Même lorsqu'on cherche à se mettre à la place des autres, avec toute notre bonne volonté, on reste soi,
avec notre essence et notre expérience, avec l'inné et l'acquis, qui ensemble font de nous des êtres uniques. Bien-sûr, nous sommes des vampires, nous nous nourrissons des autres, nous apprenons des autres,
nous grandissons à leur contact, mais ça n'est pas de l'altruisme, c'est de l'opportunisme pur et simple. Je ne sais pas pourquoi il faut absolument se donner bonne conscience avec ça. - Selon toi, on se sert tous les uns des autres ?
- Eh alors ? Quel est le problème si tout le monde trouve son compte ? A vouloir se draper dans une grandeur d'âme ou de beaux sentiments, on devient vite malhonnête. Encore une fois, reconnaître son ego n'empêche pas de s'occuper des autres. Et de le faire bien. Il n'y a rien de plus hypocrite que ces confidences fallacieuses du type " ah moi, je n'ai pas d'ego ", tout le monde en a un et c'est heureux, quel genre d'humains serions-nous si nous n'en avions pas ? Nous accepterions tout des autres ? Nous renoncerions à la justice ? A notre propre dignité ? Certains contiennent mieux leur orgueil que d'autres, mais nous avons tous un orgueil !

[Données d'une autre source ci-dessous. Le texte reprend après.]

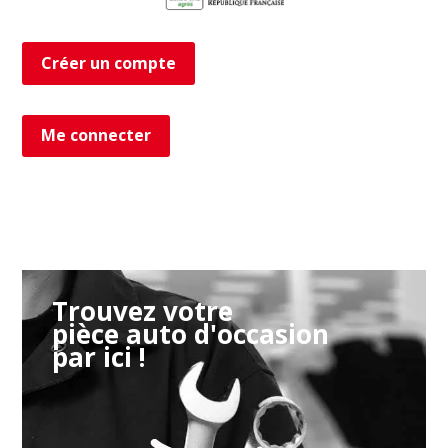
Créer un compte
Me connecter
Trouvez votre
pièce auto d'occasion
par ici !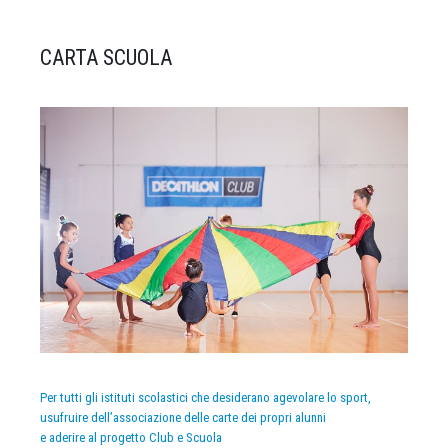
CARTA SCUOLA
Per tutti gli istituti scolastici che desiderano agevolare lo sport,
usufruire dell’associazione delle carte dei propri alunni
e aderire al progetto Club e Scuola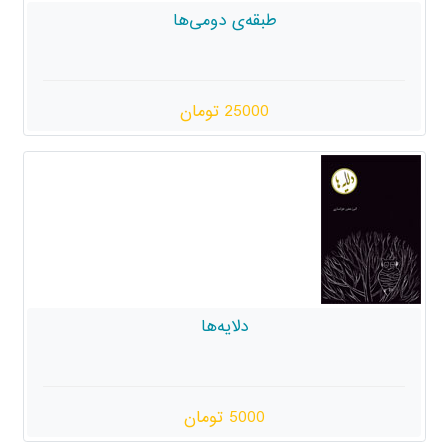
طبقه‌ی دومی‌ها
25000 تومان
دلایه‌ها
5000 تومان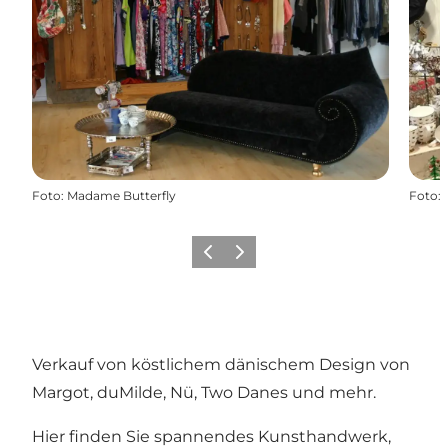
Foto
:
Madame Butterfly
Foto
:
Zurück
Weiter
Verkauf von köstlichem dänischem Design von
Margot, duMilde, Nü, Two Danes und mehr.
Hier finden Sie spannendes Kunsthandwerk,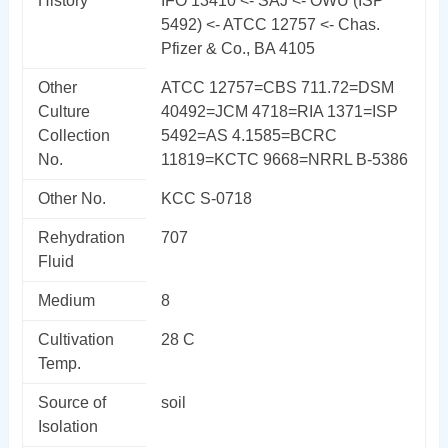
History
IFO 13410 <- SAJ <- OWU (ISP
5492) <- ATCC 12757 <- Chas.
Pfizer & Co., BA 4105
Other
ATCC 12757=CBS 711.72=DSM
Culture
40492=JCM 4718=RIA 1371=ISP
Collection
5492=AS 4.1585=BCRC
No.
11819=KCTC 9668=NRRL B-5386
Other No.
KCC S-0718
Rehydration
707
Fluid
Medium
8
Cultivation
28 C
Temp.
Source of
soil
Isolation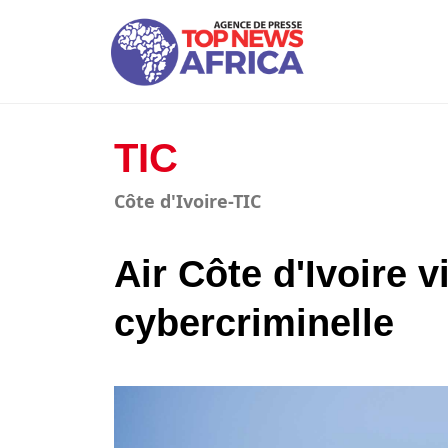
TIC
Côte d'Ivoire-TIC
Air Côte d'Ivoire v
cybercriminelle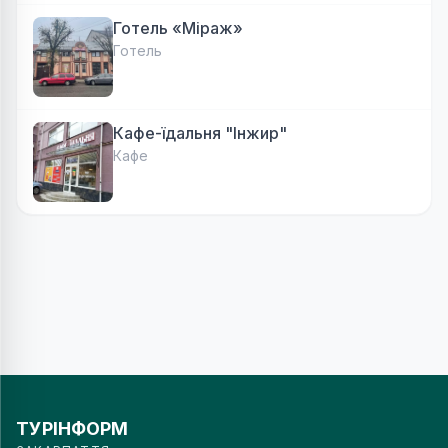
Готель «Міраж»
Готель
Кафе-їдальня "Інжир"
Кафе
ТУРІНФОРМ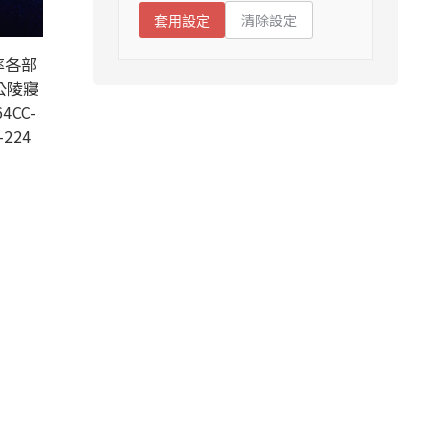
清除設定
套用設定
率各部
公陵寢
4CC-
-224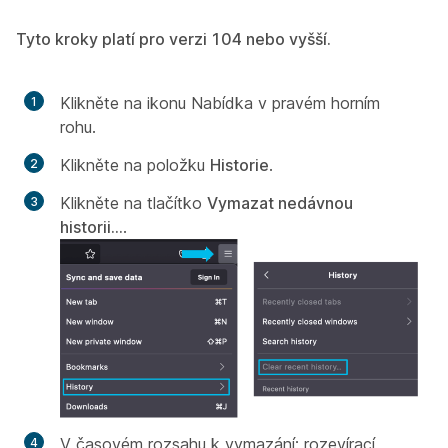
Tyto kroky platí pro verzi 104 nebo vyšší.
Klikněte na ikonu Nabídka v pravém horním
rohu.
Klikněte na položku
Historie
.
Klikněte na tlačítko
Vymazat nedávnou
historii...
.
V
časovém rozsahu k vymazání:
rozevírací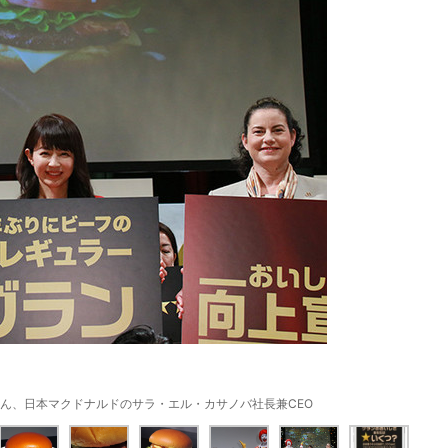
ん、日本マクドナルドのサラ・エル・カサノバ社長兼CEO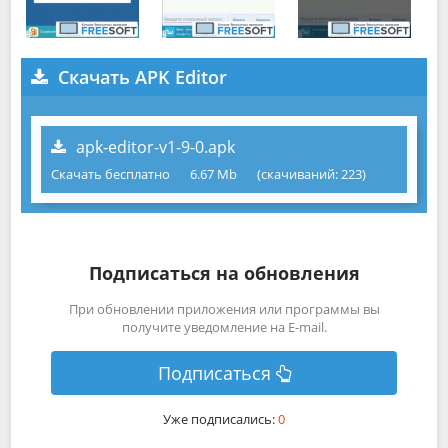
Скачать APK Editor
apk-editor-v1-9-0.apk
Скачать бесплатно
6.67 Mb
(cкачиваний: 223)
Подписаться на обновления
При обновлении приложения или программы вы
получите уведомление на E-mail.
Подписаться
Уже подписались:
0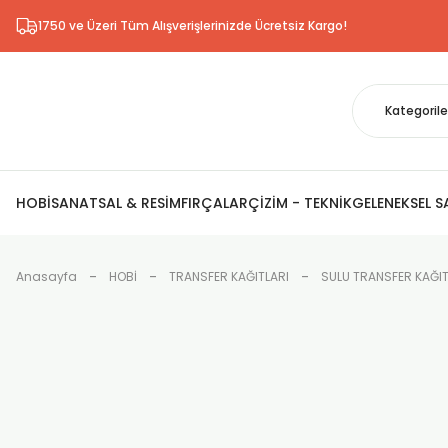
1750 ve Üzeri Tüm Alışverişlerinizde Ücretsiz Kargo!
HOBİ
SANATSAL & RESİM
FIRÇALAR
ÇİZİM - TEKNİK
GELENEKSEL 
Anasayfa
HOBİ
TRANSFER KAĞITLARI
SULU TRANSFER KAĞIT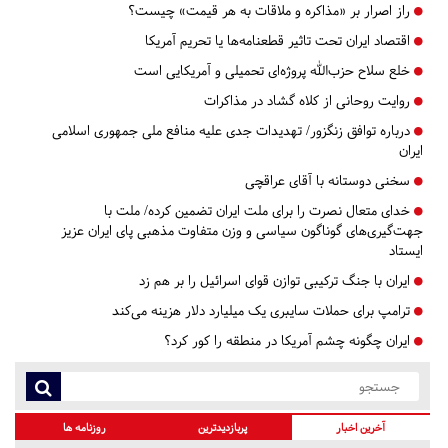
راز اصرار بر «مذاکره و ملاقات به هر قیمت» چیست؟
اقتصاد ایران تحت تاثیر قطعنامه‌ها یا تحریم‌ آمریکا
خلع سلاح حزب‌الله پروژه‌ای تحمیلی و آمریکایی است
روایت روحانی از کلاه گشاد در مذاکرات
درباره توافق زنگزور/ تهدیدات جدی علیه منافع ملی جمهوری اسلامی
ایران
سخنی دوستانه با آقای عراقچی
خدای متعال نصرت را برای ملت ایران تضمین کرده/ ملت با
جهت‌گیری‌های گوناگون سیاسی و وزن متفاوت مذهبی پای ایران عزیز
ایستاد
ایران با جنگ ترکیبی توازن قوای اسرائیل را بر هم زد
ترامپ برای حملات سایبری یک میلیارد دلار هزینه می‌کند
ایران چگونه چشم آمریکا در منطقه را کور کرد؟
آخرین اخبار
پربازدیدترین
روزنامه ها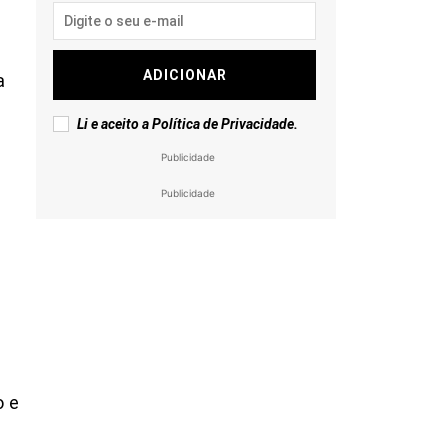
ADICIONAR
a
Li e aceito a
Política de Privacidade
.
Publicidade
Publicidade
r
o e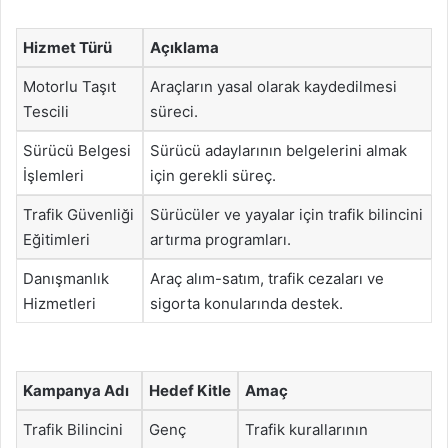
Hizmet Türü
Açıklama
Motorlu Taşıt
Araçların yasal olarak kaydedilmesi
Tescili
süreci.
Sürücü Belgesi
Sürücü adaylarının belgelerini almak
İşlemleri
için gerekli süreç.
Trafik Güvenliği
Sürücüler ve yayalar için trafik bilincini
Eğitimleri
artırma programları.
Danışmanlık
Araç alım-satım, trafik cezaları ve
Hizmetleri
sigorta konularında destek.
Kampanya Adı
Hedef Kitle
Amaç
Trafik Bilincini
Genç
Trafik kurallarının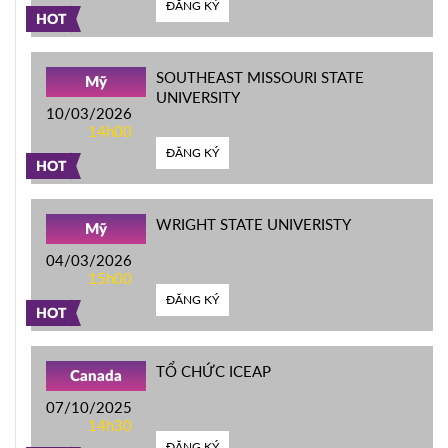
ĐĂNG KÝ
HOT
SOUTHEAST MISSOURI STATE
Mỹ
UNIVERSITY
10/03/2026
14h00
ĐĂNG KÝ
HOT
WRIGHT STATE UNIVERISTY
Mỹ
04/03/2026
15h00
ĐĂNG KÝ
HOT
TỔ CHỨC ICEAP
Canada
07/10/2025
14h30
ĐĂNG KÝ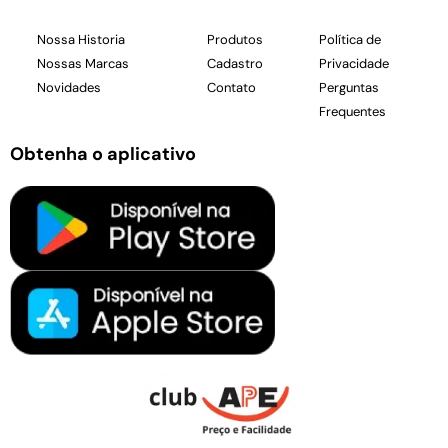
Nossa Historia
Produtos
Política de
Nossas Marcas
Cadastro
Privacidade
Novidades
Contato
Perguntas
Frequentes
Obtenha o aplicativo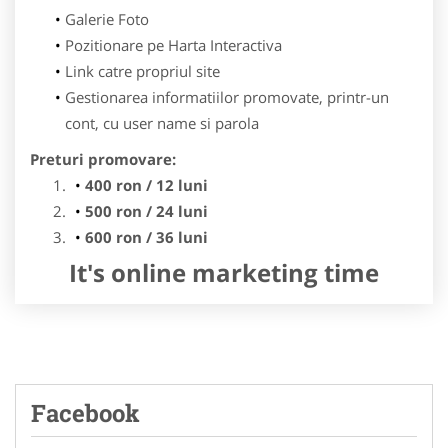
Galerie Foto
Pozitionare pe Harta Interactiva
Link catre propriul site
Gestionarea informatiilor promovate, printr-un
cont, cu user name si parola
Preturi promovare:
400 ron / 12 luni
500 ron / 24 luni
600 ron / 36 luni
It's online marketing time
Facebook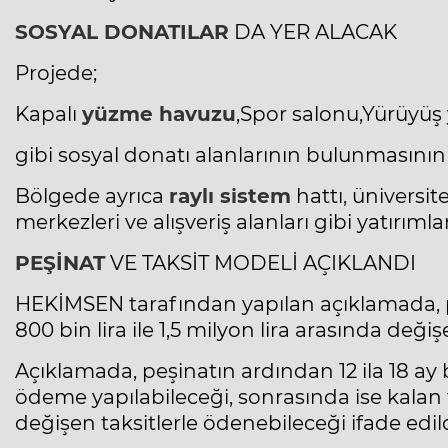
SOSYAL DONATILAR
DA YER ALACAK
Projede;
Kapalı
yüzme havuzu
,Spor salonu,Yürüyüş 
gibi sosyal donatı alanlarının bulunmasının p
Bölgede ayrıca
raylı sistem
hattı, üniversit
merkezleri ve alışveriş alanları gibi yatırım
PEŞİNAT
VE TAKSİT MODELİ AÇIKLANDI
HEKİMSEN tarafından yapılan açıklamada, p
800 bin lira ile 1,5 milyon lira arasında deği
Açıklamada, peşinatın ardından 12 ila 18 ay b
ödeme yapılabileceği, sonrasında ise kalan tu
değişen taksitlerle ödenebileceği ifade edild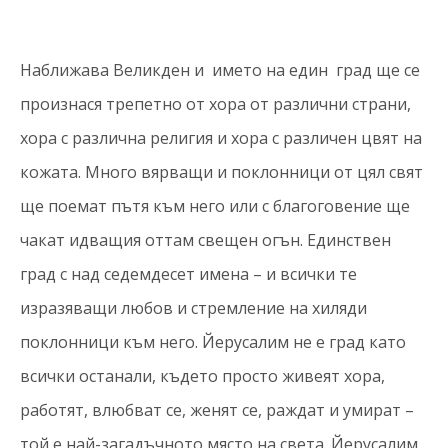
Наближава Великден и името на един град ще се
произнася трепетно от хора от различни страни,
хора с различна религия и хора с различен цвят на
кожата. Много вярващи и поклонници от цял свят
ще поемат пътя към него или с благоговение ще
чакат идващия оттам свещен огън. Единствен
град с над седемдесет имена – и всички те
изразяващи любов и стремление на хиляди
поклонници към него. Йерусалим не е град като
всички останали, където просто живеят хора,
работят, влюбват се, женят се, раждат и умират –
той е най-загадъчното място на света. Йерусалим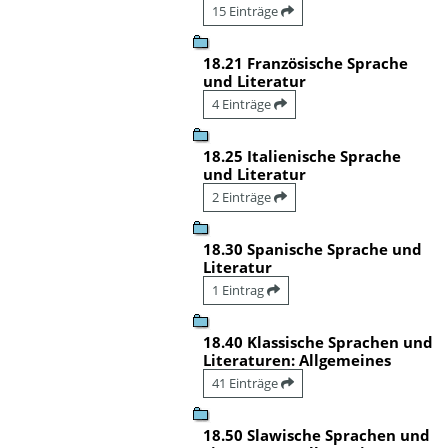
15 Einträge
18.21 Französische Sprache
und Literatur
4 Einträge
18.25 Italienische Sprache
und Literatur
2 Einträge
18.30 Spanische Sprache und
Literatur
1 Eintrag
18.40 Klassische Sprachen und
Literaturen: Allgemeines
41 Einträge
18.50 Slawische Sprachen und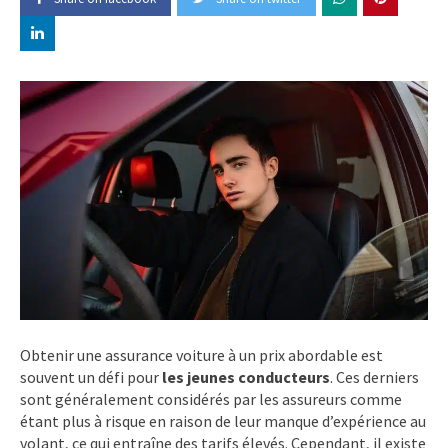
Obtenir une assurance voiture à un prix abordable est
souvent un défi pour
les jeunes conducteurs
. Ces derniers
sont généralement considérés par les assureurs comme
étant plus à risque en raison de leur manque d’expérience au
volant, ce qui entraîne des tarifs élevés. Cependant, il existe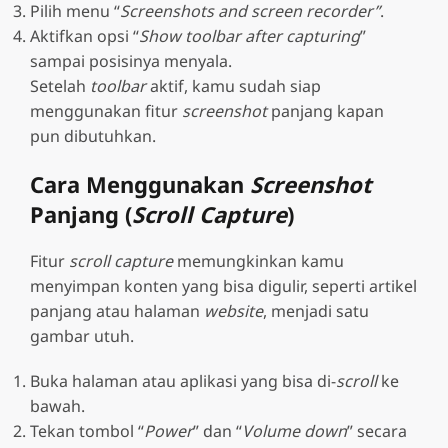
Pilih menu “
Screenshots and screen recorder”
.
Aktifkan opsi “
Show toolbar after capturing
”
sampai posisinya menyala.
Setelah
toolbar
aktif, kamu sudah siap
menggunakan fitur
screenshot
panjang kapan
pun dibutuhkan.
Cara Menggunakan
Screenshot
Panjang (
Scroll Capture
)
Fitur
scroll capture
memungkinkan kamu
menyimpan konten yang bisa digulir, seperti artikel
panjang atau halaman
website
, menjadi satu
gambar utuh.
Buka halaman atau aplikasi yang bisa di-
scroll
ke
bawah.
Tekan tombol “
Power
” dan “
Volume down
”
secara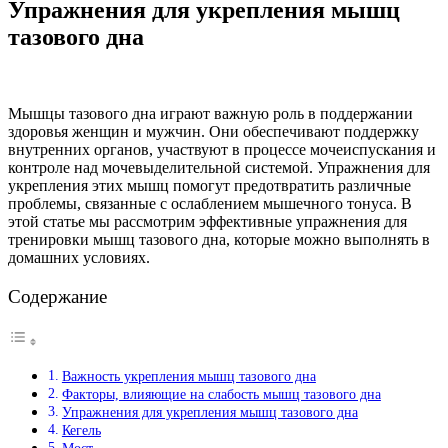
Упражнения для укрепления мышц
тазового дна
Мышцы тазового дна играют важную роль в поддержании
здоровья женщин и мужчин. Они обеспечивают поддержку
внутренних органов, участвуют в процессе мочеиспускания и
контроле над мочевыделительной системой. Упражнения для
укрепления этих мышц помогут предотвратить различные
проблемы, связанные с ослаблением мышечного тонуса. В
этой статье мы рассмотрим эффективные упражнения для
тренировки мышц тазового дна, которые можно выполнять в
домашних условиях.
Содержание
Важность укрепления мышц тазового дна
Факторы, влияющие на слабость мышц тазового дна
Упражнения для укрепления мышц тазового дна
Кегель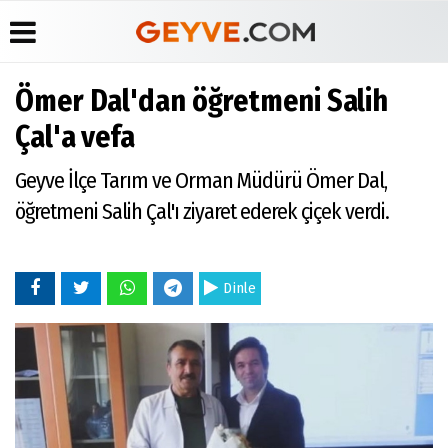
Ömer Dal'dan öğretmeni Salih
Üye Paneli
Anketler
Köşe
Yayın
Çal'a vefa
Yazarları
İlkeleri
Haber
Biyografiler
Arşivi
Video
Medyabar.com
Geyve İlçe Tarım ve Orman Müdürü Ömer Dal,
Galeri
Günün
Künye
öğretmeni Salih Çal'ı ziyaret ederek çiçek verdi.
Haberleri
Foto
İletişim
Galeri
Etkinlikler
Dinle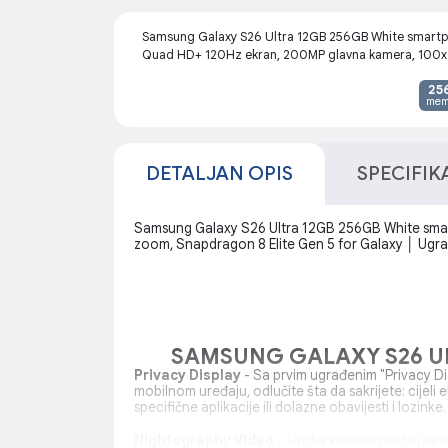
Samsung Galaxy S26 Ultra 12GB 256GB White smartp
Quad HD+ 120Hz ekran, 200MP glavna kamera, 100x z
25
mem
DETALJAN OPIS
SPECIFIK
Samsung Galaxy S26 Ultra 12GB 256GB White smar
zoom, Snapdragon 8 Elite Gen 5 for Galaxy │ Ugr
SAMSUNG GALAXY S26 U
Privacy Display
- Sa prvim ugrađenim "Privacy Di
mobilnom uređaju, odlučite šta da sakrijete: cijeli 
specifične aplikacije ili dolazne obavijesti i lozinke.
Nightography Video
- Široka kamera pruža jasne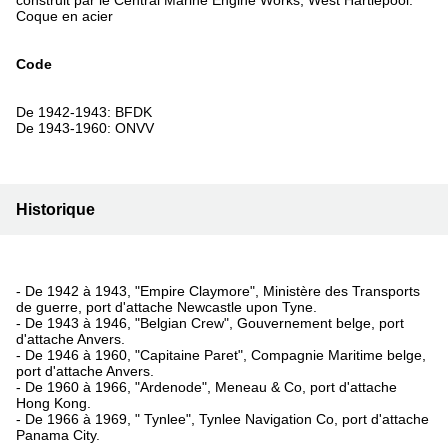
Coque en acier
Code
De 1942-1943: BFDK
De 1943-1960: ONVV
Historique
- De 1942 à 1943, "Empire Claymore", Ministère des Transports
de guerre, port d'attache Newcastle upon Tyne.
- De 1943 à 1946, "Belgian Crew", Gouvernement belge, port
d'attache Anvers.
- De 1946 à 1960, "Capitaine Paret", Compagnie Maritime belge,
port d'attache Anvers.
- De 1960 à 1966, "Ardenode", Meneau & Co, port d'attache
Hong Kong.
- De 1966 à 1969, " Tynlee", Tynlee Navigation Co, port d'attache
Panama City.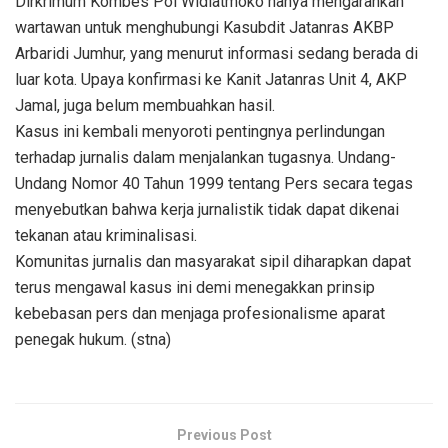
Dirkrimum Kombes Pol Widiatmoko hanya mengarahkan
wartawan untuk menghubungi Kasubdit Jatanras AKBP
Arbaridi Jumhur, yang menurut informasi sedang berada di
luar kota. Upaya konfirmasi ke Kanit Jatanras Unit 4, AKP
Jamal, juga belum membuahkan hasil.
Kasus ini kembali menyoroti pentingnya perlindungan
terhadap jurnalis dalam menjalankan tugasnya. Undang-
Undang Nomor 40 Tahun 1999 tentang Pers secara tegas
menyebutkan bahwa kerja jurnalistik tidak dapat dikenai
tekanan atau kriminalisasi.
Komunitas jurnalis dan masyarakat sipil diharapkan dapat
terus mengawal kasus ini demi menegakkan prinsip
kebebasan pers dan menjaga profesionalisme aparat
penegak hukum. (stna)
Previous Post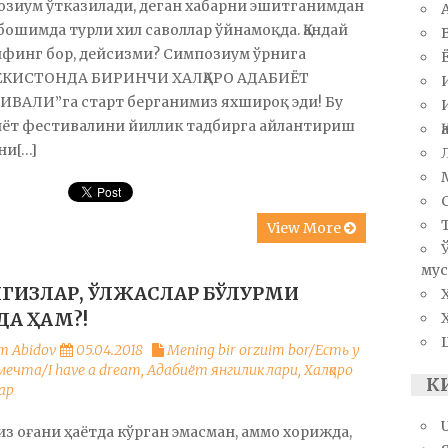
озиум ўтказилади, деган хабарни эшитганимдан
бошимда турли хил саволлар ўйнамоқда. Қандай
ифинг бор, дейсизми? Симпозиум ўрнига
ЕКИСТОНДА БИРИНЧИ ХАЛҚАРО АДАБИЁТ
ИВАЛИ”га старт берганимиз яхшироқ эди! Бу
иёт фестивалини йиллик тадбирга айлантириш
ни[…]
View More
мус
ГИЗЛАР, ЎЛЖАСЛАР БЎЛУРМИ
ДА ҲАМ?!
m Abidov
05.04.2018
Mening bir orzuim bor/Есть у
мечта/I have a dream
,
Адабиёт янгиликлари
,
Халқаро
К
ар
з оғани ҳаётда кўрган эмасман, аммо хорижда,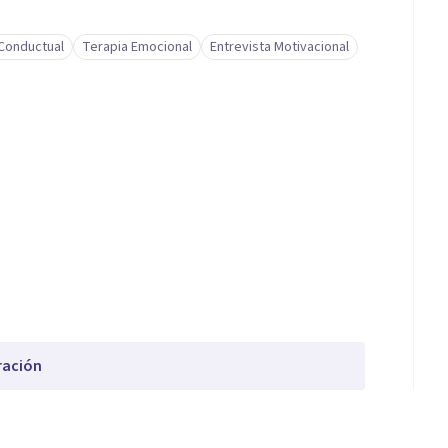
-Conductual
Terapia Emocional
Entrevista Motivacional
ración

Serions-nous des Hommes sans estime de soi ? Ensuite, tout n'est qu'affaire de réglages.
- Donc, je peux me vivre comme le centre du monde sans passer pour un monstre ?
- Pour la bonne et simple raison que nous sommes tous des monstres. D'une part.
Et que là aussi, à l'inverse d'un excès d'humilité suspect qui prétend en minaudant " je n'ai pas d'ego ",
l'excès opposé qui confesse " je suis un monstre " est une provocation qui relève autant de la vanité. Et d'autre part, parce que ton nombril est bien le centre du monde. C'est le tien. Tu n'as pas le choix.